More than $11.9 billion of repairs or maintenance on roads, buildings, utility systems, and other structures and facilities across the National Park System has been postponed for more than a year due to budget constraints. Collectively they are known as “deferred maintenance.” Addressing deferred maintenance is a critical focus area of our core mission to preserve parks and provide a world-class visitor experience.

In addition to funding appropriated to the National Park Service for construction and deferred maintenance projects, the Great American Outdoors Act, passed on August 4, 2020, established a National Parks and Public Land Legacy Restoration Fund that will help address deferred maintenance needs in the National Park System.
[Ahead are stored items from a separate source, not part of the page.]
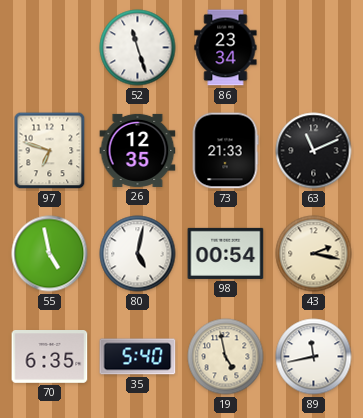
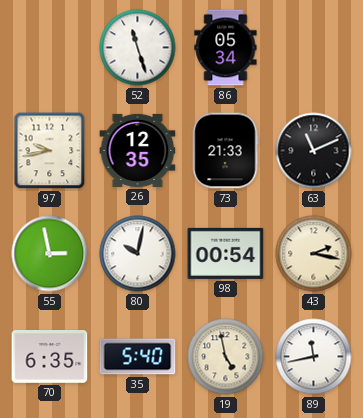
86: 23:34 -> 05:34
97: 6:48 -> 9:43
55: 4:58 -> 2:58
80: 5:02 -> 10:02
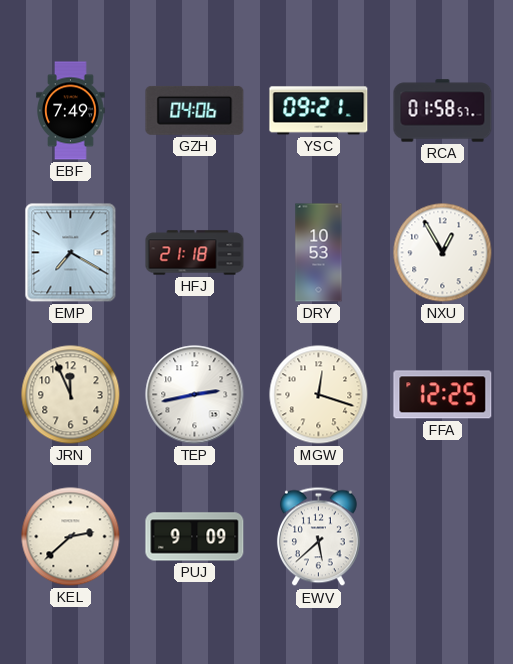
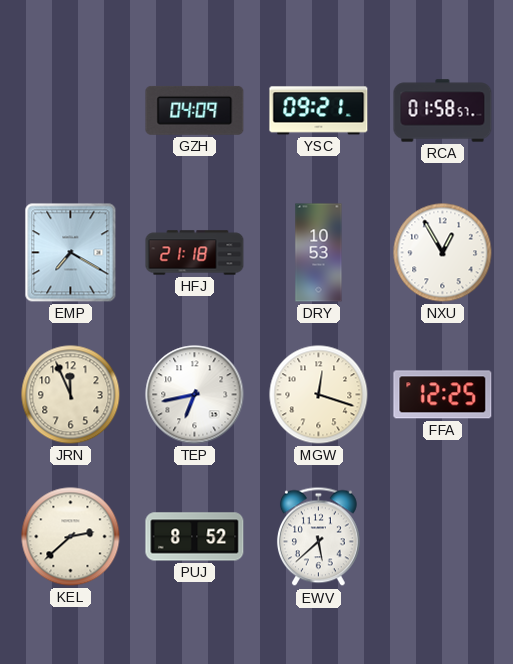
EBF: 7:49 -> none
GZH: 04:06 -> 04:09
TEP: 2:43 -> 6:43
PUJ: 9:09 -> 8:52
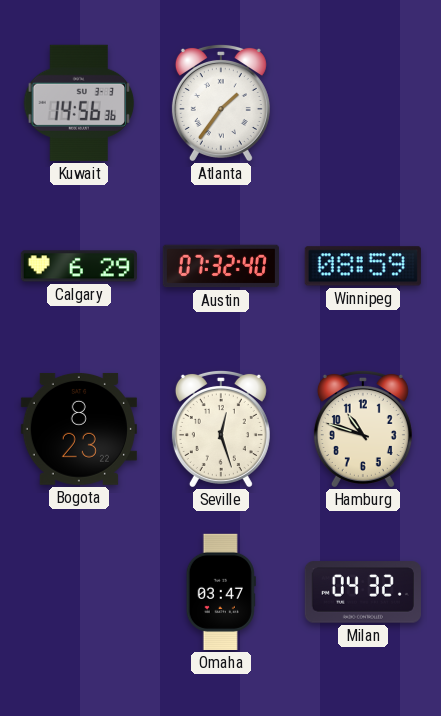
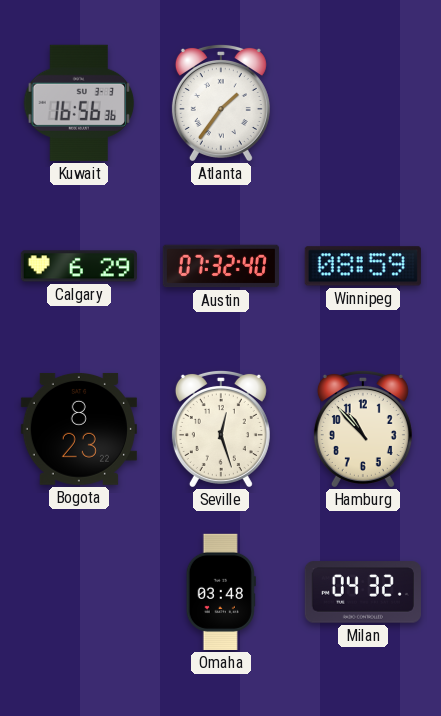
Kuwait: 14:56 -> 16:56
Hamburg: 10:48 -> 10:53
Omaha: 03:47 -> 03:48
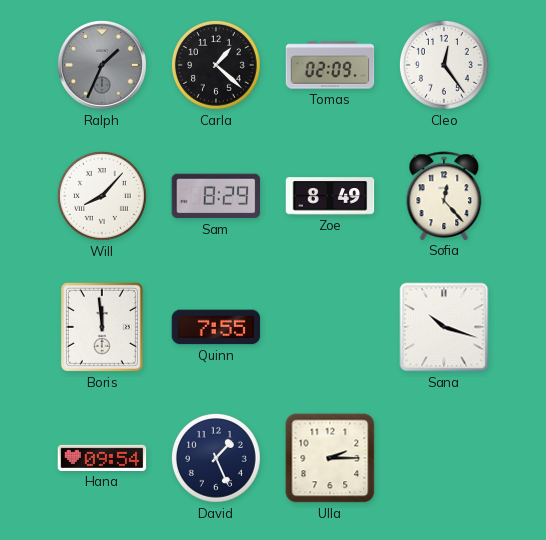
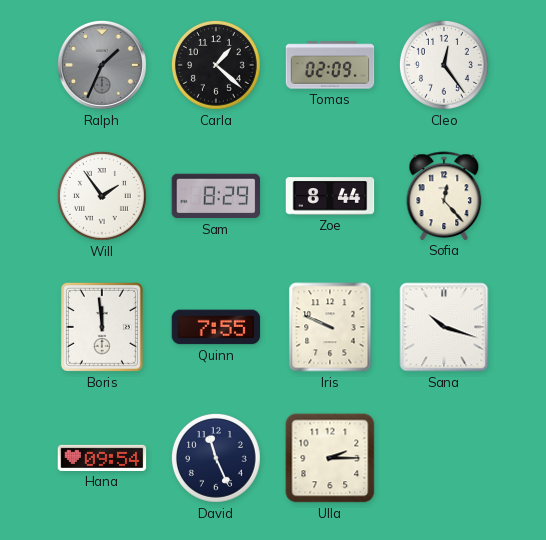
Will: 8:07 -> 1:54
Zoe: 8:49 -> 8:44
Iris: none -> 9:49
David: 1:26 -> 11:26
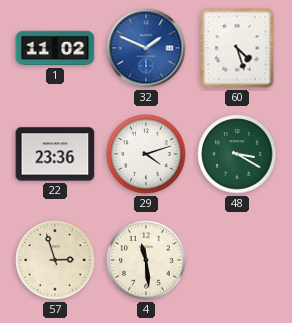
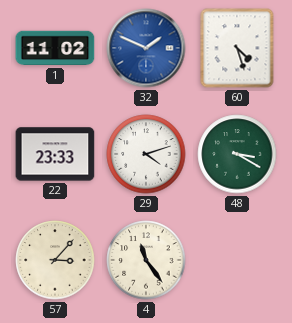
22: 23:36 -> 23:33
57: 2:57 -> 3:07
4: 11:29 -> 11:24
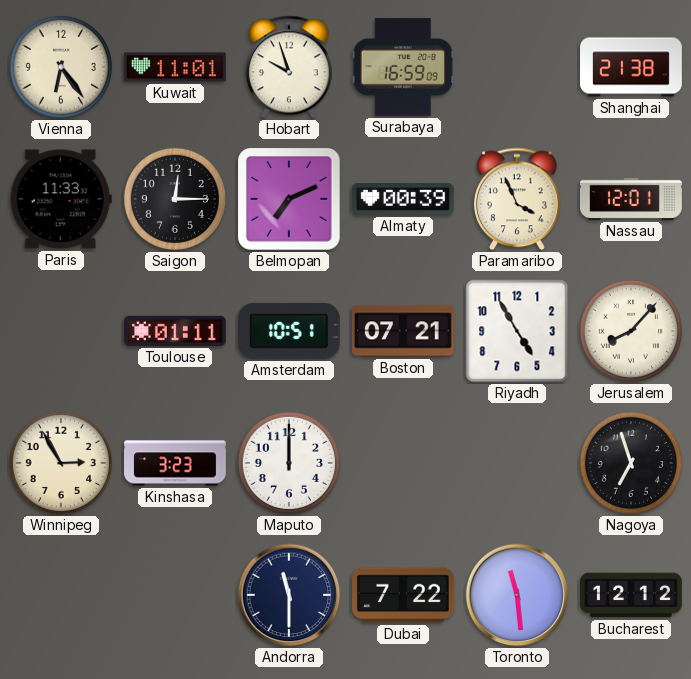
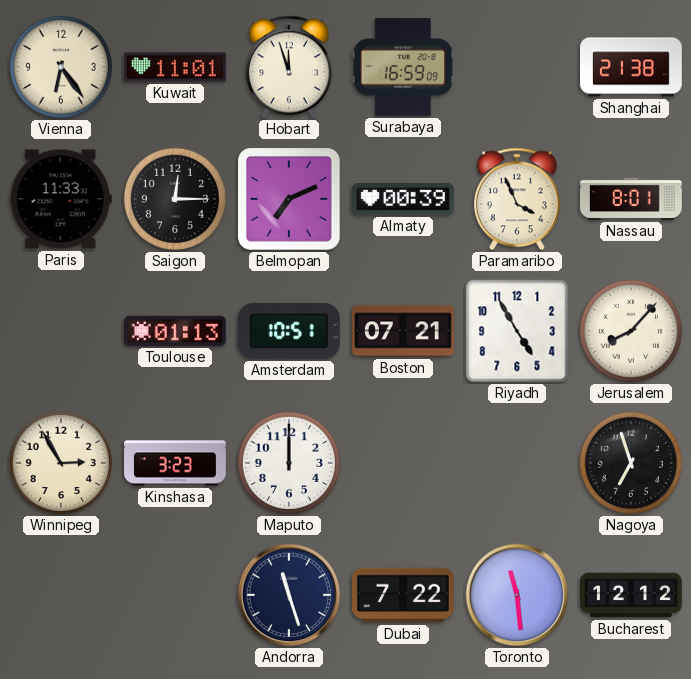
Hobart: 9:57 -> 11:57
Nassau: 12:01 -> 8:01
Toulouse: 01:11 -> 01:13
Andorra: 11:30 -> 11:27
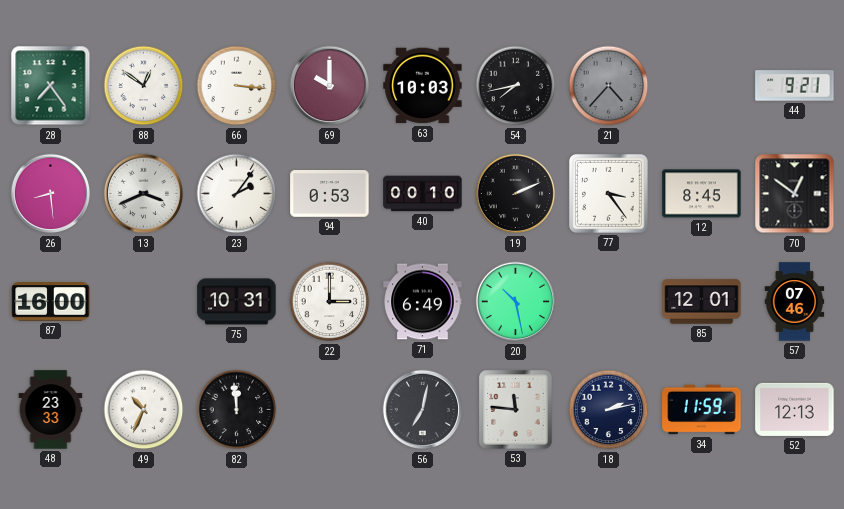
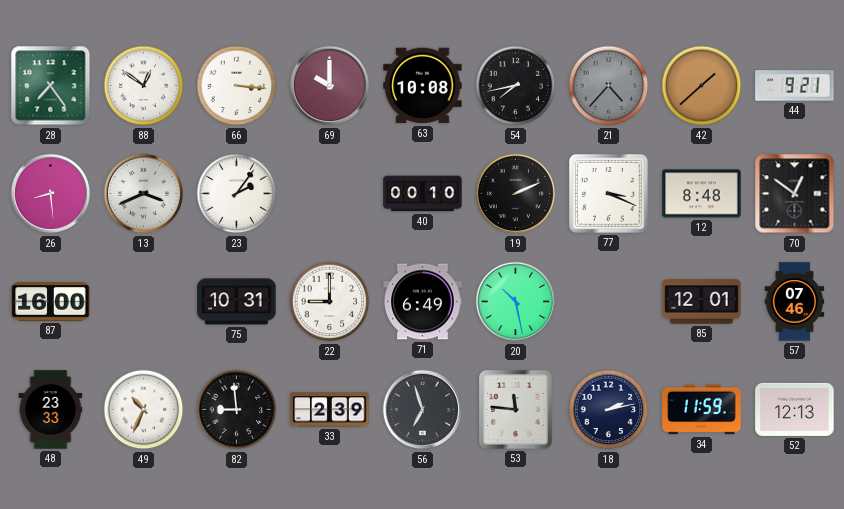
63: 10:03 -> 10:08
42: none -> 1:38
94: 0:53 -> none
77: 3:24 -> 3:19
12: 8:45 -> 8:48
22: 3:00 -> 9:00
82: 11:59 -> 8:59
33: none -> 2:39
56: 7:02 -> 6:57
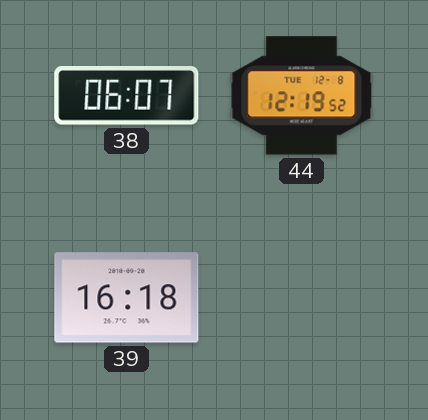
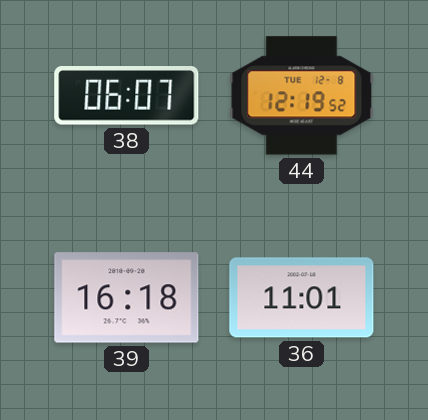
36: none -> 11:01
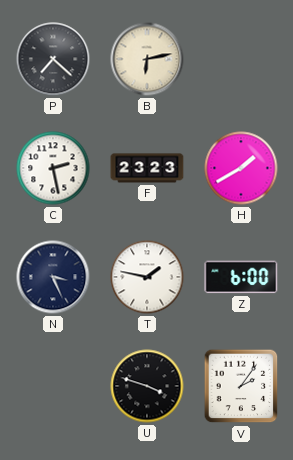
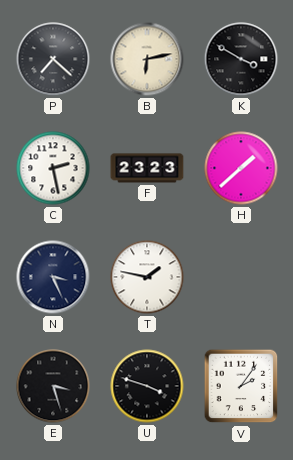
K: none -> 3:50
H: 1:40 -> 1:38
Z: 6:00 -> none
E: none -> 3:27
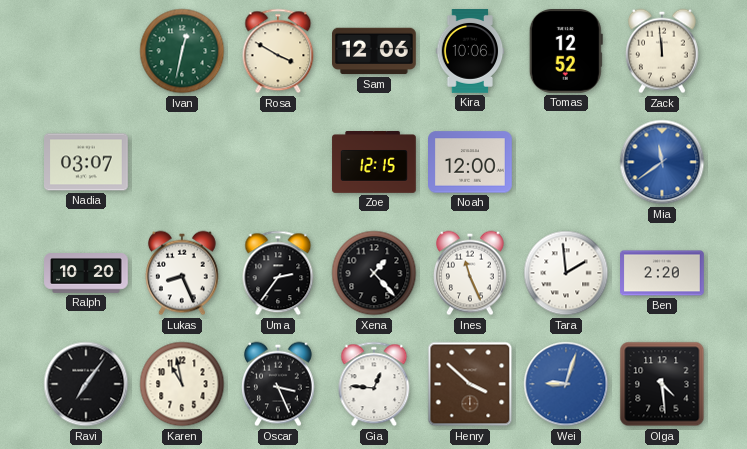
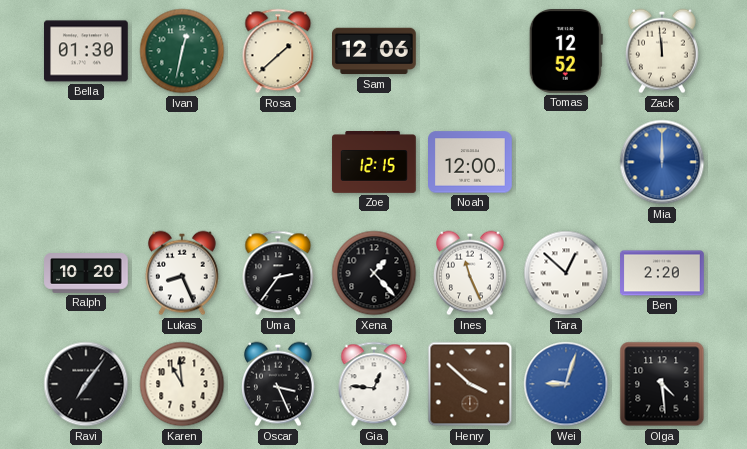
Bella: none -> 01:30
Rosa: 3:50 -> 1:38
Kira: 10:06 -> none
Nadia: 03:07 -> none
Mia: 11:39 -> 12:00
Tara: 1:59 -> 12:52
Karen: 10:58 -> 10:59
With adequate funding and proper investment, deferred maintenance can be reduced to a manageable level.


National Park Service (NPS) deferred maintenance increased by $313 million (about 2.7 percent) in fiscal year 2018 (from October 2017 to September 2018.) Deferred maintenance increased because needs exceeded our capacity to address the work.

As of September 30, 2018, deferred maintenance totaled $11.92 billion. It can be broken down into two categories:

  • Paved roads and structures: $6.15 billion
    • Includes bridges, tunnels, paved parking areas, and paved roadways
  • All other facilities: $5.77 billion
    • Includes buildings, housing, campgrounds, trails, waste water systems, water systems, unpaved roads, unpaved parking areas, utility systems, dams, constructed waterways, marinas, aviation systems, railroads, ships, monuments, fortifications, towers, interpretive media, and amphitheaters

Learn more about inventorying and reporting deferred maintenance and download annual reports created since fiscal year 2014.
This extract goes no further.